(Beginning of Data extracts)

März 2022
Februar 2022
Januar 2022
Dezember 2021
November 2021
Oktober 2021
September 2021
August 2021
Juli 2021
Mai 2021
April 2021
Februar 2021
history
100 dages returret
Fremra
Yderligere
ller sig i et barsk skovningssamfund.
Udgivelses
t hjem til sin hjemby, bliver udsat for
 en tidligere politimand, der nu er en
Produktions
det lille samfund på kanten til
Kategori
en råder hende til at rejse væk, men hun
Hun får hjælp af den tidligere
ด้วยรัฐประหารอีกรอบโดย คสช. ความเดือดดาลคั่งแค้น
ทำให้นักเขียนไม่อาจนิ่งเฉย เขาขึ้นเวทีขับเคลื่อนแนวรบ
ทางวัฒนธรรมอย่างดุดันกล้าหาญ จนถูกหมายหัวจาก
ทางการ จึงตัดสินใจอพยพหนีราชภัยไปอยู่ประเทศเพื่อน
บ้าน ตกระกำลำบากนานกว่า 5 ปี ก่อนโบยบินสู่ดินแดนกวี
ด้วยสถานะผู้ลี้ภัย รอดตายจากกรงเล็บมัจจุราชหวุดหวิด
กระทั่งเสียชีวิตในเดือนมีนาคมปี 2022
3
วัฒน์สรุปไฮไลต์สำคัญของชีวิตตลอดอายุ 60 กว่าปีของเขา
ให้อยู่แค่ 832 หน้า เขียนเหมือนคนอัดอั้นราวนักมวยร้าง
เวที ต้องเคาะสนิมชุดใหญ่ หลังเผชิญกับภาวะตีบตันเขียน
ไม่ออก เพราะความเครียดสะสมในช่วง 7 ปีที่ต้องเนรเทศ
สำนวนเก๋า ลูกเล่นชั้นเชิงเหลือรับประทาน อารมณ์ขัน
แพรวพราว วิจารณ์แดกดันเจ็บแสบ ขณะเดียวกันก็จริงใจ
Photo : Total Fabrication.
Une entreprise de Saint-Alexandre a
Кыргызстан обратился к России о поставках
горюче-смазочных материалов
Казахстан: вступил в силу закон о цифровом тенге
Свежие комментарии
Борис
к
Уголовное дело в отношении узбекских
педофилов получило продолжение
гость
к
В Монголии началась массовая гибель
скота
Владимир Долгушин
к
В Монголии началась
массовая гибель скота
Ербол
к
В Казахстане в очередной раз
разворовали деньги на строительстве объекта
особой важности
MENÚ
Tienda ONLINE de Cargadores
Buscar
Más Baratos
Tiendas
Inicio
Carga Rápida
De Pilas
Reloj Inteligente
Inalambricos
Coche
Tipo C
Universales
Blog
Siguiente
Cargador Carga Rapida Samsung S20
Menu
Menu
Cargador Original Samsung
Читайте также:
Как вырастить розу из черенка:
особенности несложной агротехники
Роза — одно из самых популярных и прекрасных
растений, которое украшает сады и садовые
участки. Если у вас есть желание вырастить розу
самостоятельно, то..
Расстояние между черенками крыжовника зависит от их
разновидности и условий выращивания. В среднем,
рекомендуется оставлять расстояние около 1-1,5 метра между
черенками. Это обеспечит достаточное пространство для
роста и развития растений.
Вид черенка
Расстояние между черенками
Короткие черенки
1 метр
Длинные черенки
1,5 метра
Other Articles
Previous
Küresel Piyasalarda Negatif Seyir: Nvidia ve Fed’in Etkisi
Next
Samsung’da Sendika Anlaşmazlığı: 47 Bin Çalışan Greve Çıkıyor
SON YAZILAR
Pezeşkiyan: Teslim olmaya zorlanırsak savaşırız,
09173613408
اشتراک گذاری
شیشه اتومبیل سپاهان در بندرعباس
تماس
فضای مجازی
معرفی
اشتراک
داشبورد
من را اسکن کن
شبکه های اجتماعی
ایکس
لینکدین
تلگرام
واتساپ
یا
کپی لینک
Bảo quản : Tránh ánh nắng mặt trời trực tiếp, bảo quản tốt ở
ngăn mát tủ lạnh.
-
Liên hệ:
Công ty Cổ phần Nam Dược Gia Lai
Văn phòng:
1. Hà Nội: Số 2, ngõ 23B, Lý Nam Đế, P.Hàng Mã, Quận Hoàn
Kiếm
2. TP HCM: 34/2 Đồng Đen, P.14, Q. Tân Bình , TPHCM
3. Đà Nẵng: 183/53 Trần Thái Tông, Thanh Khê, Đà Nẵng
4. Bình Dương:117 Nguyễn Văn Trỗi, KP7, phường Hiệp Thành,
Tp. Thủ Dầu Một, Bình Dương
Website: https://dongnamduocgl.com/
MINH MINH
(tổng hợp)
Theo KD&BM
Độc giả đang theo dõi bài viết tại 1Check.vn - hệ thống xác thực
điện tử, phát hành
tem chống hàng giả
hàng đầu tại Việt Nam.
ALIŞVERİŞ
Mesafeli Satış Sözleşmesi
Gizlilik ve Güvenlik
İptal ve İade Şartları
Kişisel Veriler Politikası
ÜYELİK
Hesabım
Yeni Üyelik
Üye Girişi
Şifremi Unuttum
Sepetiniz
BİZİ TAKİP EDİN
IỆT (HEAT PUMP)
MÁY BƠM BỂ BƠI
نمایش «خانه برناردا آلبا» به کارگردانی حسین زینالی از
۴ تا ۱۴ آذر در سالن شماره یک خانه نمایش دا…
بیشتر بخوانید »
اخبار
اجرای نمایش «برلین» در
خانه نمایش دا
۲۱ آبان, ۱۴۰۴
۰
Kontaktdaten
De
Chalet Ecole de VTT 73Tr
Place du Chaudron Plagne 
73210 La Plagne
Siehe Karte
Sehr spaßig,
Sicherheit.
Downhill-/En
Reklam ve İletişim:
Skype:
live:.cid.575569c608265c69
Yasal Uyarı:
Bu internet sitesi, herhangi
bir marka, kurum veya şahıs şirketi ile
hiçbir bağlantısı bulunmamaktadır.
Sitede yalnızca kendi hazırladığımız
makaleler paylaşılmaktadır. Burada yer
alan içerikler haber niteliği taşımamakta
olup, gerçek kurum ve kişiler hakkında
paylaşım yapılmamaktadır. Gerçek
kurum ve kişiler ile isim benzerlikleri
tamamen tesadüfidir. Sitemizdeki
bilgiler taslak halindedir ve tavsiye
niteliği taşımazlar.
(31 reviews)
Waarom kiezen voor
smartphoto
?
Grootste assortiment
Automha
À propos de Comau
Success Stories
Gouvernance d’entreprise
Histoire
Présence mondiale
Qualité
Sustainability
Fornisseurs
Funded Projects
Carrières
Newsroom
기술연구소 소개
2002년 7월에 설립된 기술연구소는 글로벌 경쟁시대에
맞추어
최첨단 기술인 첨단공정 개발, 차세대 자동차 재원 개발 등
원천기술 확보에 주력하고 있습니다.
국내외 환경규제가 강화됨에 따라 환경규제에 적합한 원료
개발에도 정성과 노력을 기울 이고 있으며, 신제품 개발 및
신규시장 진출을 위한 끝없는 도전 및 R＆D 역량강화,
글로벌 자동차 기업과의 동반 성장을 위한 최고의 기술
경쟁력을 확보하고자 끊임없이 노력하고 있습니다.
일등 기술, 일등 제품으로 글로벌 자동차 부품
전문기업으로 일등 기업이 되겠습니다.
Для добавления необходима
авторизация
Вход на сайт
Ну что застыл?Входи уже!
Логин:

(End of Data extracts)

#### Activity
List the lines of the entries that include "Samsung".

#### Solved exercise
Cargador Carga Rapida Samsung S20
Cargador Original Samsung
Samsung’da Sendika Anlaşmazlığı: 47 Bin Çalışan Greve Çıkıyor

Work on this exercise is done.